## Work instructions
Print, exactly as written, the line containing "con esperti e organizzazioni che" and every line after it, ending with the final line of the data below.

:: Exercise data ::

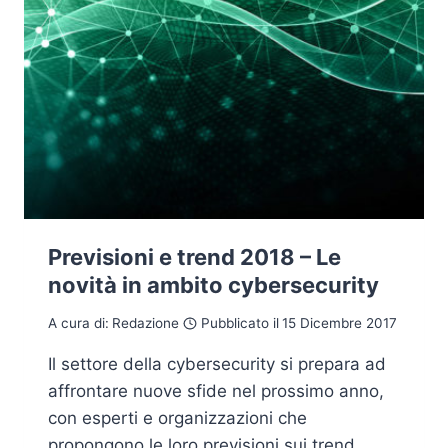
Previsioni e trend 2018 – Le
novità in ambito cybersecurity
A cura di:
Redazione
Pubblicato il
15 Dicembre 2017
Il settore della cybersecurity si prepara ad
affrontare nuove sfide nel prossimo anno,
con esperti e organizzazioni che
propongono le loro previsioni sui trend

:::

## Written answer
con esperti e organizzazioni che
propongono le loro previsioni sui trend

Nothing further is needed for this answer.